Bei der Lektüre der zeitgenössischen Literatur - nicht nur der Belletristik - vermisse ich oft das nötige Maß an Realismus. Doppelt wertvoll sind Autoren, die ihr Leben in einem fremden Land beschreiben, wie es Chen Jo-hsi in "Die Exekution des Landrats Yin" tut.

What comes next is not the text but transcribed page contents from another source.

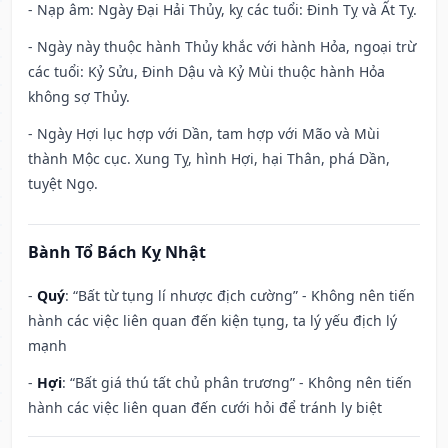
- Nạp âm: Ngày Đại Hải Thủy, kỵ các tuổi: Đinh Tỵ và Ất Tỵ.
- Ngày này thuộc hành Thủy khắc với hành Hỏa, ngoại trừ
các tuổi: Kỷ Sửu, Đinh Dậu và Kỷ Mùi thuộc hành Hỏa
không sợ Thủy.
- Ngày Hợi lục hợp với Dần, tam hợp với Mão và Mùi
thành Mộc cục. Xung Tỵ, hình Hợi, hại Thân, phá Dần,
tuyệt Ngọ.
Bành Tổ Bách Kỵ Nhật
-
Quý
: “Bất từ tụng lí nhược địch cường” - Không nên tiến
hành các việc liên quan đến kiện tụng, ta lý yếu địch lý
mạnh
-
Hợi
: “Bất giá thú tất chủ phân trương” - Không nên tiến
hành các việc liên quan đến cưới hỏi để tránh ly biệt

Erzählungen aus der Kulturrevolution

Die Autorin Chen Jo-hsi hat mit einem gewissen Humor den chinesischen Alltag während der Kulturrevolution beschrieben. Doch scheint ihr dies erst nach Verlassen des Landes möglich gewesen zu sein, während hunderte Millionen anderer Chinesen verstummten.

Hier erfährt man, wie es in den alten Zeiten auch den willigsten Volksgenossen ergehen konnte. Heute haben die chinesischen Herrscher allerdings mit durchschlagender Wirkung die Methoden des Westens übernommen.


Textprobe:

"Während er so verwirrt dastand, sagte einer der Umstehenden zu ihm: «Sie scheinen die Regeln nicht zu kennen. Vor dem Besuch ausländischer Gäste wird von den guten Sachen nichts verkauft. Wir warten alle, bis die Fremden wieder abgereist sind, und dann sehen wir zu, daß wir von den Spezialitäten noch etwas abbekommen!»
«Man kann auch kaufen, ehe die ausländischen Besucher kommen», sagte jemand sarkastisch und im Ton eines Eingeweihten. «Allerdings muß man die Sachen wieder zurückbringen. Als neulich Prinz Sihanouk nach Nanking kam, hatte man sogar Truthähne von irgendwoher herbeigeschafft. Einer meiner Nachbarn hatte noch nie einen Truthahn gesehen, er ging hin und kaufte aus purer Neugierde einen. Aber damit kam er nur bis zum Hinterausgang des Marktes. Da wurde er wieder zurückgeschickt. Später hieß es, man habe den Verkauf mit fünf Truthähnen begonnen und nach zwei Tagen lebhaften Verkaufs immer noch fünf Truthähne gehabt!» "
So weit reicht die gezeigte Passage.